● WHAT THIS TASK INVOLVES: Each of the lines below must be written out exactly as shown.

Transcribed page contents:
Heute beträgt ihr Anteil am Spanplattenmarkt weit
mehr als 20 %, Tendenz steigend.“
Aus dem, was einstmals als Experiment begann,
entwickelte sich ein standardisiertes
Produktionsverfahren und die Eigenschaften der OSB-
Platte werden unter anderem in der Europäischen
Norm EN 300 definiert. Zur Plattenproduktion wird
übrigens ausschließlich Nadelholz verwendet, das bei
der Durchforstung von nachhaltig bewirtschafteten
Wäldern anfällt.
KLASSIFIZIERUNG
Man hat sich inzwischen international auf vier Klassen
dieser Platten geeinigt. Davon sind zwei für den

● EXERCISE ANSWER:
Heute beträgt ihr Anteil am Spanplattenmarkt weit
mehr als 20 %, Tendenz steigend.“
Aus dem, was einstmals als Experiment begann,
entwickelte sich ein standardisiertes
Produktionsverfahren und die Eigenschaften der OSB-
Platte werden unter anderem in der Europäischen
Norm EN 300 definiert. Zur Plattenproduktion wird
übrigens ausschließlich Nadelholz verwendet, das bei
der Durchforstung von nachhaltig bewirtschafteten
Wäldern anfällt.
KLASSIFIZIERUNG
Man hat sich inzwischen international auf vier Klassen
dieser Platten geeinigt. Davon sind zwei für den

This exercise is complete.